Erupção submarina em Tonga revelou mecanismo natural de destruição de metano na atmosfera

A erupção do vulcão submarino Hunga Tonga-Hunga Ha’apai, ocorrida em 15 de janeiro de 2022 no Pacífico Sul, produziu uma das explosões mais intensas registradas na era moderna. Audível a centenas de quilômetros de distância, o evento gerou ondas superiores a um metro na costa de Tonga e lançou uma nuvem gigantesca de cinzas, vapor e gases até aproximadamente 55 quilômetros de altitude, injetando cerca de 146 teragramas de vapor d’água diretamente na estratosfera. Agora, anos depois do evento, um estudo publicado em maio de 2026 na revista científica Nature Communications revelou um efeito inesperado daquela erupção: a própria nuvem vulcânica destruiu parte do metano que havia liberado na atmosfera.

A pesquisa foi conduzida por uma equipe internacional composta por pesquisadores de instituições dos Países Baixos, Bélgica, Dinamarca, Espanha e Reino Unido, com financiamento da organização Spark Climate Solutions. O trabalho foi publicado com o título “Satellite quantification of enhanced methane oxidation applied to the stratospheric plume following Hunga Tonga-Hunga Ha’apai eruption”, na edição de maio de 2026 da Nature Communications.
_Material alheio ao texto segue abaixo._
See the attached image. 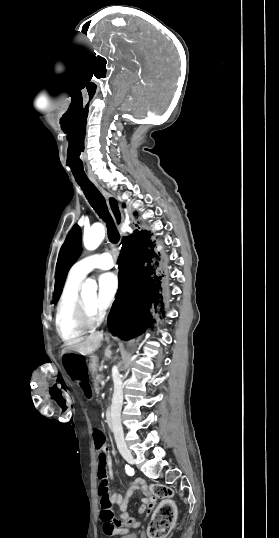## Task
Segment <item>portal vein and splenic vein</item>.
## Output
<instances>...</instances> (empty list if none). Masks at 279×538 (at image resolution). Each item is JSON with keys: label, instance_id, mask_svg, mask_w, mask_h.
Instances as JSON below:
<instances>
[{"label": "portal vein and splenic vein", "instance_id": "18ae733b", "mask_svg": "<svg viewBox=\"0 0 279 538\" xmlns=\"http://www.w3.org/2000/svg\"><path fill=\"white\" fill-rule=\"evenodd\" d=\"M102 385H106V380H102Z\"/></svg>", "mask_w": 279, "mask_h": 538}]
</instances>
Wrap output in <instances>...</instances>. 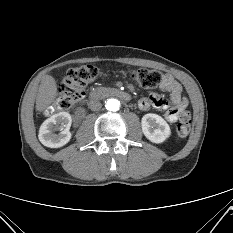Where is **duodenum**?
<instances>
[{
    "label": "duodenum",
    "instance_id": "410a0bca",
    "mask_svg": "<svg viewBox=\"0 0 233 233\" xmlns=\"http://www.w3.org/2000/svg\"><path fill=\"white\" fill-rule=\"evenodd\" d=\"M109 96L117 97V98L123 99L125 101L131 100L130 94H128L127 92L122 91L120 89H96V90H92L88 95V99L90 101H94L96 99L103 98V97H109Z\"/></svg>",
    "mask_w": 233,
    "mask_h": 233
}]
</instances>
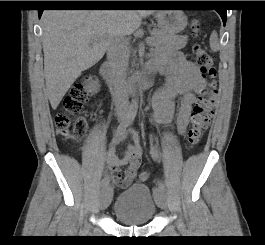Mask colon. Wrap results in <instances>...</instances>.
I'll return each instance as SVG.
<instances>
[{"label": "colon", "mask_w": 265, "mask_h": 245, "mask_svg": "<svg viewBox=\"0 0 265 245\" xmlns=\"http://www.w3.org/2000/svg\"><path fill=\"white\" fill-rule=\"evenodd\" d=\"M199 25L193 24V32L196 33ZM195 63L202 76L206 79L203 94L194 106L191 124L188 128L187 143L192 148L198 145L207 129L214 114L215 97L218 93L216 81L217 70L211 54L202 46L195 45L192 48ZM85 82L75 85L63 103V110L55 117V125L60 133L70 140H80L86 133V120L82 114L84 102L88 93ZM150 177L147 171H142L138 175L139 181H146Z\"/></svg>", "instance_id": "obj_1"}]
</instances>
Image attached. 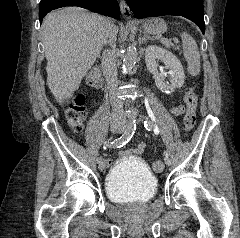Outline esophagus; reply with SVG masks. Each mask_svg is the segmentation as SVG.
<instances>
[{
  "instance_id": "obj_1",
  "label": "esophagus",
  "mask_w": 240,
  "mask_h": 238,
  "mask_svg": "<svg viewBox=\"0 0 240 238\" xmlns=\"http://www.w3.org/2000/svg\"><path fill=\"white\" fill-rule=\"evenodd\" d=\"M120 10L121 14L125 19H131L132 18V11L127 5L125 0L120 1Z\"/></svg>"
}]
</instances>
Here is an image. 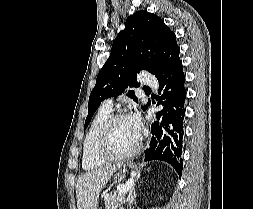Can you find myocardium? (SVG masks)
Here are the masks:
<instances>
[{"mask_svg": "<svg viewBox=\"0 0 253 209\" xmlns=\"http://www.w3.org/2000/svg\"><path fill=\"white\" fill-rule=\"evenodd\" d=\"M123 118H128L125 113L119 112V113L111 114L101 126L97 139H96V143H95V155L99 159L103 161H123V160L131 158L139 151L141 147V143H142V138L140 134H138V138H137V142L135 146L127 153L112 154L106 148L111 127L116 121Z\"/></svg>", "mask_w": 253, "mask_h": 209, "instance_id": "f54148a6", "label": "myocardium"}]
</instances>
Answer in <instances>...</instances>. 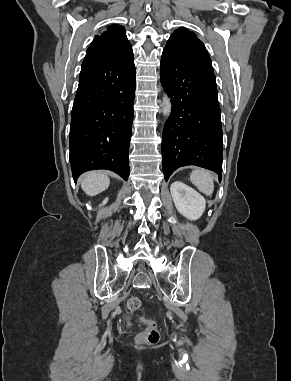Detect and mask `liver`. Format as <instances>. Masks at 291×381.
<instances>
[{"instance_id": "liver-1", "label": "liver", "mask_w": 291, "mask_h": 381, "mask_svg": "<svg viewBox=\"0 0 291 381\" xmlns=\"http://www.w3.org/2000/svg\"><path fill=\"white\" fill-rule=\"evenodd\" d=\"M109 184L108 176L100 171L87 172L81 179V188L89 196H95L105 191Z\"/></svg>"}]
</instances>
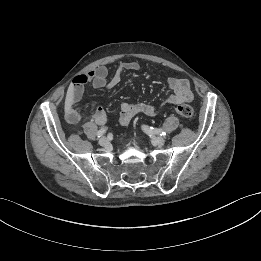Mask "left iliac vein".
<instances>
[{
  "label": "left iliac vein",
  "instance_id": "1",
  "mask_svg": "<svg viewBox=\"0 0 261 261\" xmlns=\"http://www.w3.org/2000/svg\"><path fill=\"white\" fill-rule=\"evenodd\" d=\"M155 143L158 146H163L165 143V139L161 136H157V137H155Z\"/></svg>",
  "mask_w": 261,
  "mask_h": 261
}]
</instances>
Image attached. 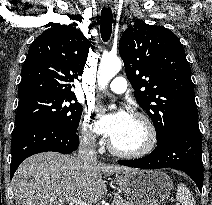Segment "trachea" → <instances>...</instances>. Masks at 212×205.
<instances>
[{
    "instance_id": "obj_1",
    "label": "trachea",
    "mask_w": 212,
    "mask_h": 205,
    "mask_svg": "<svg viewBox=\"0 0 212 205\" xmlns=\"http://www.w3.org/2000/svg\"><path fill=\"white\" fill-rule=\"evenodd\" d=\"M113 15L109 7H103L101 11L100 33L103 41L107 42L110 39L112 32Z\"/></svg>"
}]
</instances>
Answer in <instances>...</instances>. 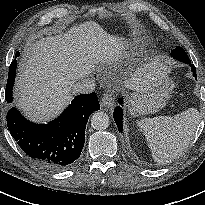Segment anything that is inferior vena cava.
Here are the masks:
<instances>
[{
    "label": "inferior vena cava",
    "mask_w": 205,
    "mask_h": 205,
    "mask_svg": "<svg viewBox=\"0 0 205 205\" xmlns=\"http://www.w3.org/2000/svg\"><path fill=\"white\" fill-rule=\"evenodd\" d=\"M95 86H96L95 80L87 77L78 81L73 86V90L76 93H91L94 91Z\"/></svg>",
    "instance_id": "1"
}]
</instances>
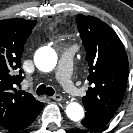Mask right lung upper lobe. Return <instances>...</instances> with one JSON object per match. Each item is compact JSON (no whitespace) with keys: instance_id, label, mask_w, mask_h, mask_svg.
<instances>
[{"instance_id":"1","label":"right lung upper lobe","mask_w":133,"mask_h":133,"mask_svg":"<svg viewBox=\"0 0 133 133\" xmlns=\"http://www.w3.org/2000/svg\"><path fill=\"white\" fill-rule=\"evenodd\" d=\"M35 25L36 20L21 18L0 21V127L4 129L16 125L41 103L16 89L23 80L19 70L23 47Z\"/></svg>"}]
</instances>
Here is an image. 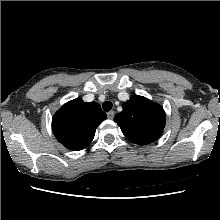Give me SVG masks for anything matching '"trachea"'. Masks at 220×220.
Instances as JSON below:
<instances>
[{
  "instance_id": "3493384b",
  "label": "trachea",
  "mask_w": 220,
  "mask_h": 220,
  "mask_svg": "<svg viewBox=\"0 0 220 220\" xmlns=\"http://www.w3.org/2000/svg\"><path fill=\"white\" fill-rule=\"evenodd\" d=\"M112 107H113V104H112V102H110V101H105V102H103V104H102V108L107 112V111H110L111 109H112Z\"/></svg>"
}]
</instances>
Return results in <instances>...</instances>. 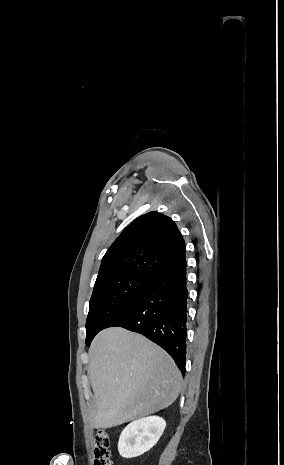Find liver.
<instances>
[{
	"label": "liver",
	"instance_id": "1",
	"mask_svg": "<svg viewBox=\"0 0 284 465\" xmlns=\"http://www.w3.org/2000/svg\"><path fill=\"white\" fill-rule=\"evenodd\" d=\"M89 357L96 399L94 429H110L157 413L180 393L182 377L173 359L137 333L105 329L92 341Z\"/></svg>",
	"mask_w": 284,
	"mask_h": 465
}]
</instances>
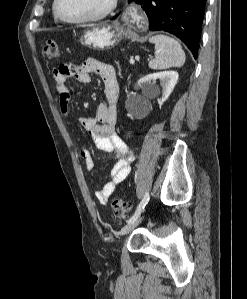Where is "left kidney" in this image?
<instances>
[{"instance_id":"1","label":"left kidney","mask_w":247,"mask_h":299,"mask_svg":"<svg viewBox=\"0 0 247 299\" xmlns=\"http://www.w3.org/2000/svg\"><path fill=\"white\" fill-rule=\"evenodd\" d=\"M178 73L176 71H162L153 73L144 77L141 81L144 89H155V83L159 79L162 86V100L168 99L178 81Z\"/></svg>"}]
</instances>
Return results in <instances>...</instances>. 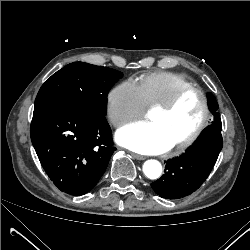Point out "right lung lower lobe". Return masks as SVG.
I'll use <instances>...</instances> for the list:
<instances>
[{"mask_svg":"<svg viewBox=\"0 0 250 250\" xmlns=\"http://www.w3.org/2000/svg\"><path fill=\"white\" fill-rule=\"evenodd\" d=\"M30 135L49 178L75 196L97 184L116 150L105 115L66 103L35 105Z\"/></svg>","mask_w":250,"mask_h":250,"instance_id":"right-lung-lower-lobe-1","label":"right lung lower lobe"}]
</instances>
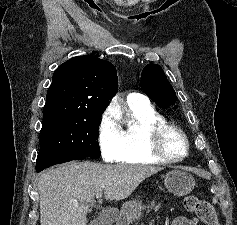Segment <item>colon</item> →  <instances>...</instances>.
I'll return each instance as SVG.
<instances>
[{"mask_svg":"<svg viewBox=\"0 0 237 225\" xmlns=\"http://www.w3.org/2000/svg\"><path fill=\"white\" fill-rule=\"evenodd\" d=\"M183 205L187 211L196 213L205 225H219L215 208L210 202L199 200L190 195L184 197Z\"/></svg>","mask_w":237,"mask_h":225,"instance_id":"colon-1","label":"colon"}]
</instances>
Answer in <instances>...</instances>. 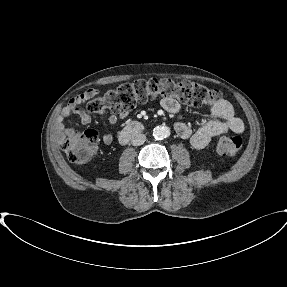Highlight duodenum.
Here are the masks:
<instances>
[{
    "label": "duodenum",
    "mask_w": 287,
    "mask_h": 287,
    "mask_svg": "<svg viewBox=\"0 0 287 287\" xmlns=\"http://www.w3.org/2000/svg\"><path fill=\"white\" fill-rule=\"evenodd\" d=\"M144 127L141 122L139 121H131L129 122L121 131L119 135L120 143L124 144L128 142V140L143 131Z\"/></svg>",
    "instance_id": "obj_1"
}]
</instances>
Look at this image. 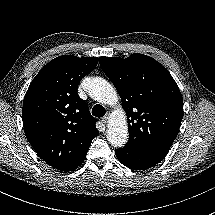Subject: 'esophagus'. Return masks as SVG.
I'll use <instances>...</instances> for the list:
<instances>
[{
    "label": "esophagus",
    "mask_w": 215,
    "mask_h": 215,
    "mask_svg": "<svg viewBox=\"0 0 215 215\" xmlns=\"http://www.w3.org/2000/svg\"><path fill=\"white\" fill-rule=\"evenodd\" d=\"M109 118H110V112H107L106 115L102 118V122L104 124H107Z\"/></svg>",
    "instance_id": "obj_1"
}]
</instances>
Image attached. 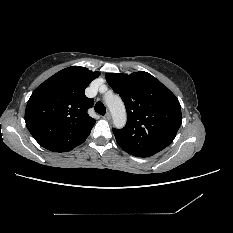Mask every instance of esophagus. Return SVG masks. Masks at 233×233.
Returning a JSON list of instances; mask_svg holds the SVG:
<instances>
[{
  "instance_id": "34e87169",
  "label": "esophagus",
  "mask_w": 233,
  "mask_h": 233,
  "mask_svg": "<svg viewBox=\"0 0 233 233\" xmlns=\"http://www.w3.org/2000/svg\"><path fill=\"white\" fill-rule=\"evenodd\" d=\"M104 118L107 119V120H110L111 119V113L110 112L106 113Z\"/></svg>"
}]
</instances>
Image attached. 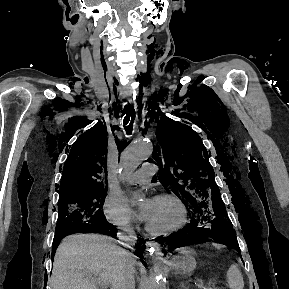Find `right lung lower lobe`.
I'll return each mask as SVG.
<instances>
[{
	"instance_id": "98d812e1",
	"label": "right lung lower lobe",
	"mask_w": 289,
	"mask_h": 289,
	"mask_svg": "<svg viewBox=\"0 0 289 289\" xmlns=\"http://www.w3.org/2000/svg\"><path fill=\"white\" fill-rule=\"evenodd\" d=\"M89 232L102 233V234H105V235H108V236L116 238L115 235L117 233V229L113 225L108 223V221L106 219H103V220L97 221V222H91V223H87V224H82L79 227L74 228L70 232V234H73V233H89ZM62 238H63L62 236H56L54 238L53 246H52V249H53L52 257H54V254H55L56 248L58 246V243H59V241ZM136 248L139 251V257H141L142 254H143V251L145 249V245H142V244L138 243Z\"/></svg>"
}]
</instances>
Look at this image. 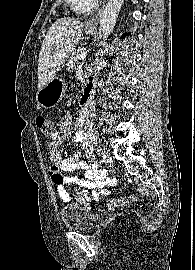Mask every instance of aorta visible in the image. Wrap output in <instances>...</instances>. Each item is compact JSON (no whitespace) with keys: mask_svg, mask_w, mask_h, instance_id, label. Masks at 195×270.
Masks as SVG:
<instances>
[{"mask_svg":"<svg viewBox=\"0 0 195 270\" xmlns=\"http://www.w3.org/2000/svg\"><path fill=\"white\" fill-rule=\"evenodd\" d=\"M124 0H108L99 23L100 34L107 39L112 33Z\"/></svg>","mask_w":195,"mask_h":270,"instance_id":"aorta-1","label":"aorta"}]
</instances>
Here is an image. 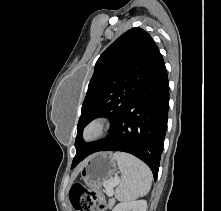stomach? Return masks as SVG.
I'll return each instance as SVG.
<instances>
[{
    "mask_svg": "<svg viewBox=\"0 0 221 211\" xmlns=\"http://www.w3.org/2000/svg\"><path fill=\"white\" fill-rule=\"evenodd\" d=\"M117 162L111 153H97L83 164L80 173L85 184L91 189H99L115 172Z\"/></svg>",
    "mask_w": 221,
    "mask_h": 211,
    "instance_id": "1",
    "label": "stomach"
}]
</instances>
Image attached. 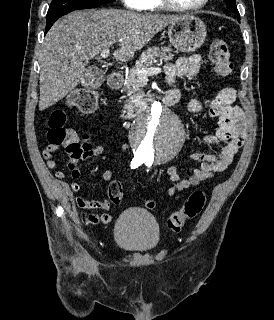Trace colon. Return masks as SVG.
<instances>
[{
	"mask_svg": "<svg viewBox=\"0 0 274 320\" xmlns=\"http://www.w3.org/2000/svg\"><path fill=\"white\" fill-rule=\"evenodd\" d=\"M209 60L214 66L217 75L227 77L231 71L232 57L230 49L225 41L213 42L209 50ZM99 93L94 88H77L72 90L66 100V105L58 107L51 113L47 125L48 143H58V149L64 148L67 152L73 153L75 157L83 156L84 152L90 149L89 136L85 133L79 135L72 128L66 127L67 111L74 108L81 113L94 111L98 104ZM70 168H76L77 164L70 163ZM106 187L109 193H113V201H122V182H107ZM206 203V193L196 189L192 191L189 198L167 219V229L170 232H180L183 224L196 218ZM148 208H155L154 200L146 202Z\"/></svg>",
	"mask_w": 274,
	"mask_h": 320,
	"instance_id": "colon-1",
	"label": "colon"
}]
</instances>
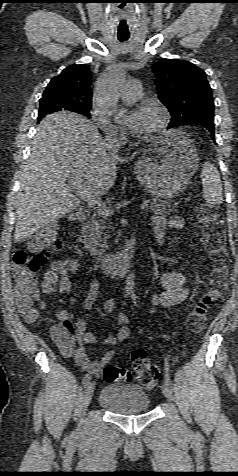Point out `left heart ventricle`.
<instances>
[{
	"label": "left heart ventricle",
	"instance_id": "left-heart-ventricle-1",
	"mask_svg": "<svg viewBox=\"0 0 238 476\" xmlns=\"http://www.w3.org/2000/svg\"><path fill=\"white\" fill-rule=\"evenodd\" d=\"M141 109L144 111V121L139 134L145 135L156 126L159 116L158 113L151 107H142Z\"/></svg>",
	"mask_w": 238,
	"mask_h": 476
}]
</instances>
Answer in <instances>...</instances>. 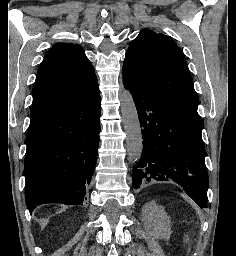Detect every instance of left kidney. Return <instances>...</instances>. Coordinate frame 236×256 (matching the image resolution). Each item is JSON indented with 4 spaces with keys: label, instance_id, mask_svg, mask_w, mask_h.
I'll return each instance as SVG.
<instances>
[{
    "label": "left kidney",
    "instance_id": "5707ae66",
    "mask_svg": "<svg viewBox=\"0 0 236 256\" xmlns=\"http://www.w3.org/2000/svg\"><path fill=\"white\" fill-rule=\"evenodd\" d=\"M142 222L145 228L154 238H162V240H169L172 232L170 228V220L165 212V208L158 206L156 202H148L143 206Z\"/></svg>",
    "mask_w": 236,
    "mask_h": 256
}]
</instances>
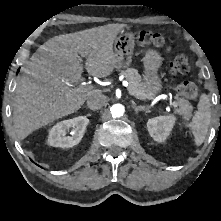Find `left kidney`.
I'll return each instance as SVG.
<instances>
[{"instance_id":"1","label":"left kidney","mask_w":221,"mask_h":221,"mask_svg":"<svg viewBox=\"0 0 221 221\" xmlns=\"http://www.w3.org/2000/svg\"><path fill=\"white\" fill-rule=\"evenodd\" d=\"M176 118L172 115L158 116L149 119L147 128L151 137L157 142H164L169 136Z\"/></svg>"}]
</instances>
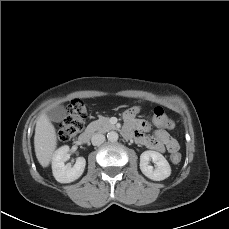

A descoberta partiu da análise de dados do satélite Sentinel-5P, da Agência Espacial Europeia. Ao examinar as imagens da nuvem vulcânica, os pesquisadores identificaram concentrações excepcionalmente elevadas de formaldeído – composto que se forma como subproduto da decomposição do metano na atmosfera e que serve como indicador químico desse processo. A nuvem de formaldeído foi rastreada por dez dias consecutivos, até alcançar a América do Sul. Como o formaldeído tem vida útil de apenas algumas horas, a presença contínua do composto ao longo de todo esse trajeto indicou que a destruição de metano ocorreu de forma ininterrupta por mais de uma semana.

O mecanismo responsável pelo fenômeno envolveu uma combinação de elementos lançados pela erupção. A explosão projetou para a estratosfera uma quantidade de vapor d’água salgado equivalente ao volume de cerca de 58 mil piscinas olímpicas, além de grandes quantidades de cinzas vulcânicas e partículas minerais. Quando a luz solar atingiu essa mistura, formaram-se radicais de cloro altamente reativos, que interagiram com as moléculas de metano presentes, acelerando sua decomposição. Os pesquisadores estimam que a erupção liberou aproximadamente 300 gigagramas de metano, volume comparável às emissões anuais de mais de dois milhões de bovinos, e que a nuvem removeu cerca de 900 megagramas desse gás por dia durante o evento.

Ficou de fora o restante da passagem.